RECORDS SUPPLIED START
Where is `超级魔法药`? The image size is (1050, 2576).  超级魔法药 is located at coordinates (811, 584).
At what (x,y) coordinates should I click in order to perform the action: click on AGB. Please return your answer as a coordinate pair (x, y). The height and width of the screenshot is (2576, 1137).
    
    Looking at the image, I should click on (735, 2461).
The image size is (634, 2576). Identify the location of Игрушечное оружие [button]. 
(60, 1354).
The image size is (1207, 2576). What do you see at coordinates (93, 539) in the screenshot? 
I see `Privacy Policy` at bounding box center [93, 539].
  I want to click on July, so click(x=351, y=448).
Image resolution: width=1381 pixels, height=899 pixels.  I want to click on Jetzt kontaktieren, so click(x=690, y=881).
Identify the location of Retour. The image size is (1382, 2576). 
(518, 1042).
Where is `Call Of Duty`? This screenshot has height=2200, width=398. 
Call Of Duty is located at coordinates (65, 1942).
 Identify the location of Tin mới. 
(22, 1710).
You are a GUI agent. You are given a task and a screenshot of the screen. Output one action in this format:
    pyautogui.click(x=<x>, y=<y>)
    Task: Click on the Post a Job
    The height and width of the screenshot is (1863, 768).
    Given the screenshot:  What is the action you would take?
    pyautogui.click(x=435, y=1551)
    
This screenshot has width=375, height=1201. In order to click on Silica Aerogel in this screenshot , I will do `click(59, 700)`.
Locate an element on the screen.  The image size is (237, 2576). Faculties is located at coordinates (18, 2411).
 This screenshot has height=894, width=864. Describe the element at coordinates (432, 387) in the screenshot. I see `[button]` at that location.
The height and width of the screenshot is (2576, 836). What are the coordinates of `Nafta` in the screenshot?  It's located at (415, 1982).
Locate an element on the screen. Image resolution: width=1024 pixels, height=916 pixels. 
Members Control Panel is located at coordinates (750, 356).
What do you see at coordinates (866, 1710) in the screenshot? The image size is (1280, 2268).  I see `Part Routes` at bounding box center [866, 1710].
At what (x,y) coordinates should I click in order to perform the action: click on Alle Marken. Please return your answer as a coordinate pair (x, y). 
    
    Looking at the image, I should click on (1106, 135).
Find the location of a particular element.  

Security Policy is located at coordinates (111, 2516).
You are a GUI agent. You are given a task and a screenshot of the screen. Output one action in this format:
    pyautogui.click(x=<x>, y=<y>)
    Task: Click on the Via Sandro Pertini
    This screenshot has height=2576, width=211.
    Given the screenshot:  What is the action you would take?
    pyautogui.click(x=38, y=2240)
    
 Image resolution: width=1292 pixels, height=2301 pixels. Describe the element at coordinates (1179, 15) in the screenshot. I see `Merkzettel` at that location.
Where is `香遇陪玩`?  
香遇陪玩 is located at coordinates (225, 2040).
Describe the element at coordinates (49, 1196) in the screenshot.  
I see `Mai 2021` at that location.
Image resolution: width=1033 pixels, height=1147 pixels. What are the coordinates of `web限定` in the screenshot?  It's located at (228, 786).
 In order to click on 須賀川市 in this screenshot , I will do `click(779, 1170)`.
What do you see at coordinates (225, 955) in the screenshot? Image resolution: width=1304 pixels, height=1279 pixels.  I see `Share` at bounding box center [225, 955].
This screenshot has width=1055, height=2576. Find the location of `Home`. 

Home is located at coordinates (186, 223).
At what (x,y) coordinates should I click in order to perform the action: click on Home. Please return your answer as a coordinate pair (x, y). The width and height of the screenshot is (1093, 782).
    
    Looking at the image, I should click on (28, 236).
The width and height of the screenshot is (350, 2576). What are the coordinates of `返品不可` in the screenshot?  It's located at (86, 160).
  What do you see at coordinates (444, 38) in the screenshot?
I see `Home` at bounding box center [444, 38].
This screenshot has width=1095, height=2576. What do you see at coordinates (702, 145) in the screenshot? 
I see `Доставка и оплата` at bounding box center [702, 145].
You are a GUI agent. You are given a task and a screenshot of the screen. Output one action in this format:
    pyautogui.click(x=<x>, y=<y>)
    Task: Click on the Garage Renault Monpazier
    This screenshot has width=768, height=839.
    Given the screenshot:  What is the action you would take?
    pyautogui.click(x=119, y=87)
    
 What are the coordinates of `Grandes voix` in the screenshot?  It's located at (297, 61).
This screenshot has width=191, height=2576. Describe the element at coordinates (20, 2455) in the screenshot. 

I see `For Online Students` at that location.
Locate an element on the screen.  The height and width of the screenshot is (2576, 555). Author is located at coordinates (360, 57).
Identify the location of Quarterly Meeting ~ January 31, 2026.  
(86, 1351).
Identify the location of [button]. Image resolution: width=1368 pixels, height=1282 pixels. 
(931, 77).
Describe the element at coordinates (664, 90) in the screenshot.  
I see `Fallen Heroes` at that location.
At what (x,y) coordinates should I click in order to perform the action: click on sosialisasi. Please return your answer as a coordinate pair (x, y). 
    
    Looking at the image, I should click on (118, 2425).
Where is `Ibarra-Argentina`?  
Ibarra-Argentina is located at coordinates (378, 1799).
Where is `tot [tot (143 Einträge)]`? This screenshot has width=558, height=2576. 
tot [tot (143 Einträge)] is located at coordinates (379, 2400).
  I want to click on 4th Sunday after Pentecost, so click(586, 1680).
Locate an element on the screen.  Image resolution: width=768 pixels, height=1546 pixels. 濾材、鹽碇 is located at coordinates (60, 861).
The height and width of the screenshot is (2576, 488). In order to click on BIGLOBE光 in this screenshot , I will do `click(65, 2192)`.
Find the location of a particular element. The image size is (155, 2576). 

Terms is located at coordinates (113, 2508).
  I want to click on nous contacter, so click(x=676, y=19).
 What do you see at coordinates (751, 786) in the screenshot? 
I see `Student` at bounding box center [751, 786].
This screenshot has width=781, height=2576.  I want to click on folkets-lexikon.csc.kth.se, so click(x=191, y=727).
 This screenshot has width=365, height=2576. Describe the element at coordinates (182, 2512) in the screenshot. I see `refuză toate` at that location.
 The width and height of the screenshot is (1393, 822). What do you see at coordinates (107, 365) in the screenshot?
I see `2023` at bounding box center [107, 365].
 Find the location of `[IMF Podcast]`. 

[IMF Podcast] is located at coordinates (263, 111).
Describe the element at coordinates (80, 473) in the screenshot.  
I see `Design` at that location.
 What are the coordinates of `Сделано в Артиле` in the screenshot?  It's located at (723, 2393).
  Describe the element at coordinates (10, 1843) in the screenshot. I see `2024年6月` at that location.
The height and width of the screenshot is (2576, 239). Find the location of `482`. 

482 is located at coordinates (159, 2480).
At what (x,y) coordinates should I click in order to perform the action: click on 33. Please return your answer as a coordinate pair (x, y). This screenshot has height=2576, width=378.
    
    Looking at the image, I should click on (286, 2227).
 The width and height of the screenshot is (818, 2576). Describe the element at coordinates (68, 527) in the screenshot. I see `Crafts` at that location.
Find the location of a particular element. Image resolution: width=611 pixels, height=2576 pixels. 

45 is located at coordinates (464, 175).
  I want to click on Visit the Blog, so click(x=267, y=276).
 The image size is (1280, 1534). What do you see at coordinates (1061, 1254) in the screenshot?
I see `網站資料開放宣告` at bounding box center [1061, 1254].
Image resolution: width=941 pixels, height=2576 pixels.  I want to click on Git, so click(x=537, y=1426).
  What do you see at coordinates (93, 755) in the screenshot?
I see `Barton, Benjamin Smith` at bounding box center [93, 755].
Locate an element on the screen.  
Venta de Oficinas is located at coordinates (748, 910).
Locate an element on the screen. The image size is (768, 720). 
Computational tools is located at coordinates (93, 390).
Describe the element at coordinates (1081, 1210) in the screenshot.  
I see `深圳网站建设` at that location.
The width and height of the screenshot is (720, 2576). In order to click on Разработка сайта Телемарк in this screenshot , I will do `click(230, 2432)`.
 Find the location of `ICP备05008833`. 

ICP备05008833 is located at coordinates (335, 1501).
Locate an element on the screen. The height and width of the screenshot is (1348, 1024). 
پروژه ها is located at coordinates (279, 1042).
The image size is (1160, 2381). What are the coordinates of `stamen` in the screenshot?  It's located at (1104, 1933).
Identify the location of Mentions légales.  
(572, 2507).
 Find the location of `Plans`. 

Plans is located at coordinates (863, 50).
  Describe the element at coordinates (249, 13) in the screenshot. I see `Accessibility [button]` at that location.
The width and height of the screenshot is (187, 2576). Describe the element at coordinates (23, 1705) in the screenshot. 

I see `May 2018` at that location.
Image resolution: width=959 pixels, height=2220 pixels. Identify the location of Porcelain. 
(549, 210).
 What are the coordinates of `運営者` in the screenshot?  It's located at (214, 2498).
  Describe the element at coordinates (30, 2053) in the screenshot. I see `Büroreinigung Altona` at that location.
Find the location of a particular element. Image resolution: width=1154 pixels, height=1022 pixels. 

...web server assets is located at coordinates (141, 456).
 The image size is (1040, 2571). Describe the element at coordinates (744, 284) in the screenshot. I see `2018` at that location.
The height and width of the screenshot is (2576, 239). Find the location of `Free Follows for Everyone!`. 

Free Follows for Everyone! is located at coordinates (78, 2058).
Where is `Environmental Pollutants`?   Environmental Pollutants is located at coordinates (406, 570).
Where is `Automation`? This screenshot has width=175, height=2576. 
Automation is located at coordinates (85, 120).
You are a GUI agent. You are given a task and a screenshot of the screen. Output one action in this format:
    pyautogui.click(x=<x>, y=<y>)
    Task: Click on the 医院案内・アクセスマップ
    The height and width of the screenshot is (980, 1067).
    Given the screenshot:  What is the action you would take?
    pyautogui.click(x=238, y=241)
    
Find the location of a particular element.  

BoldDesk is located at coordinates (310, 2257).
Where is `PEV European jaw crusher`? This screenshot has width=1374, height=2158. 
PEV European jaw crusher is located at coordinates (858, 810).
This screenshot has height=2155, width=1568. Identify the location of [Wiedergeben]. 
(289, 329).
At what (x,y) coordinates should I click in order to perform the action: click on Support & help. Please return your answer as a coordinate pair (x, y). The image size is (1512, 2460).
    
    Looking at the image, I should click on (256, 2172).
RECORDS SUPPLIED END
Lines from the one holding "is (1512, 2460)." to the last line of the records: return these exactly, and only these.

◆ ANSWER FOR THE TASK:
At what (x,y) coordinates should I click in order to perform the action: click on Support & help. Please return your answer as a coordinate pair (x, y). The image size is (1512, 2460).
    
    Looking at the image, I should click on (256, 2172).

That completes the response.